Several days ago, Microsoft Solver Foundation 3.0 was released, providing new features to build and solve nonlinear models. These features are at the solver, Solver Foundation Services, and modeling levels. Solver Foundation’s Compact Quasi Newton solver handles unconstrained nonlinear models – it has been supported since version 1.0. Before our 3.0 release, the Compact Quasi Newton solver (CQN) had its own API for modeling and solving unconstrained, unbounded, non-linear models, and there was no access to this solver from Solver Foundation Services. In version 3.0, CQN solver uses the same interfaces that any other third party non-linear solver can use for modeling and solving a non-linear model: the INonlinearModel and INonlinearSolver interfaces. In this post we will show you how to model and solve nonlinear models using the new CQN solver API. In some later post we will show how to use Solver Foundation Services to model your problem, without needing to specify derivatives.
In this walkthrough we consider the Rosenbrock optimization problem. The original problem is a simple function with two dimensions (variables) that is often used as a test problem in optimization. The reason we use this function is that it can very easily be expanded to n-dimensions.
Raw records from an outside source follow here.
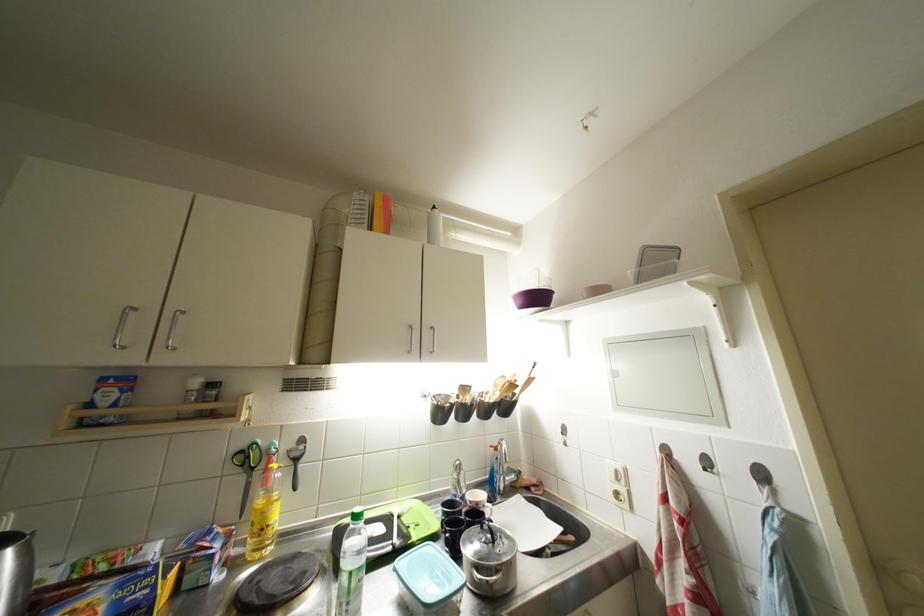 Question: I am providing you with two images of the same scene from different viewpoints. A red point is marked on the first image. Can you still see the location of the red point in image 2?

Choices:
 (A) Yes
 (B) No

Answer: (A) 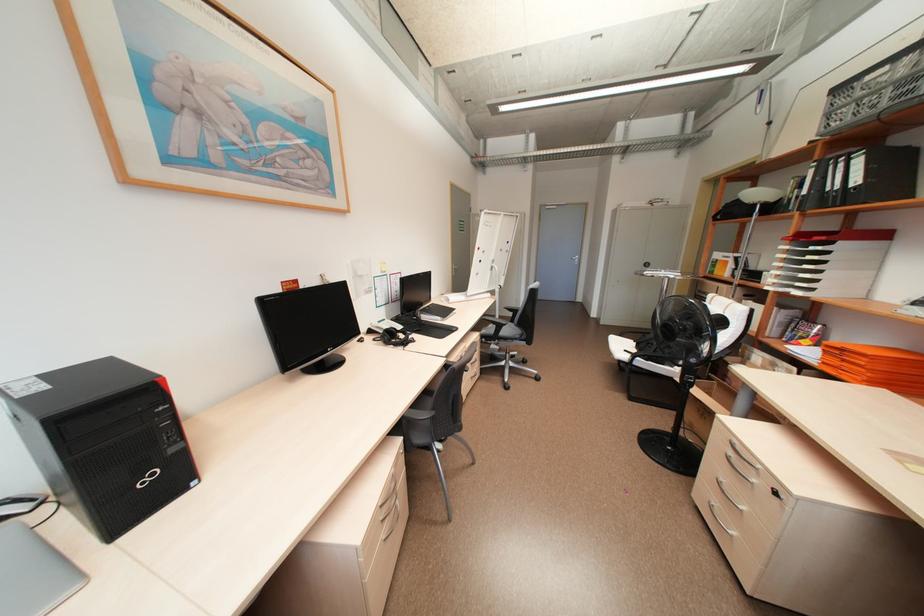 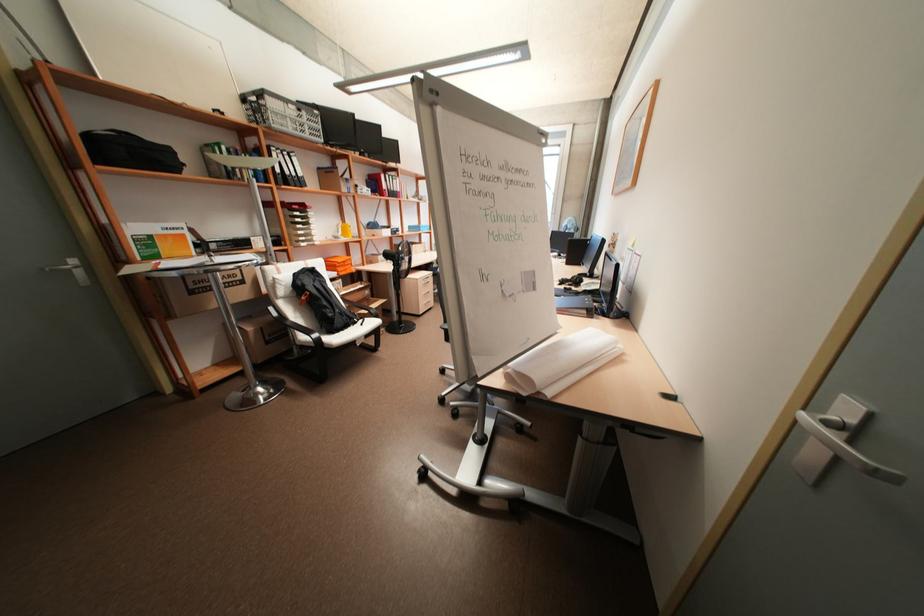 In the second image, find the point that corresponds to point 847,164 in the first image.

(293, 158)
We will use a multi-dimensional variant when each variable is coupled just with one other variable.
Here are the logical steps you need to take in order to model and solve problem with the CQN solver. These steps apply to any other nonlinear solver (with a few small variations).
1. Create the modeling object.
2. Define your model. This includes the variables, the function to optimize (the goal) and the gradient vector. Note that only unconstrained, unbounded models can be solved with CQN, no constraints are specified.
3. Solve the model and optionally report the solution.
Let’s see how those steps are carried out with the new solver API:
1. Create the solver and parameters. Solver parameters can be used to configure solver behavior.
var solverParams = new CompactQuasiNewtonSolverParams();
var solver = new CompactQuasiNewtonSolver();
2. Next, create the variables. For this sample we are solving the 100 dimensional model, so we create 100 variables. Note that we use null for the variable keys. Keys can be useful if you want to refer to a variable by its key instead of its index. The tradeoff is a bigger memory footprint (to store the keys).After that, we add a single row for the objective function and register it as a goal. Finally, we define callbacks for function and gradient evaluation.
int dimentions = 100;
int vidRow;
int[] vidVariables = new int[dimentions];
// add variables, using null as the key.
for (int i = 0; i < dimentions; i++)
solver.AddVariable(null, out vidVariables[i]);
//add a row and set it as the minimization goal
solver.AddRow(null, out vidRow);
solver.AddGoal(vidRow, 0, true);
// set the function and gradient evaluators.
solver.FunctionEvaluator = RosenbrockFunction;
solver.GradientEvaluator = RosenbrockGradient;
3. Solve the model and print out the result, using the solver’s ToString() override.
//Solve the model
solver.Solve(solverParams);
Console.WriteLine("== Multidimensional variant of Rosenbrock ==");
Console.WriteLine(solver.ToString());
That’s it. Well, not quite, as the interesting part is the definition of the function and gradient callbacks. Let’s see the definition for them:
/// <summary>
/// Function value callback for first variant of Rosenbrock's function.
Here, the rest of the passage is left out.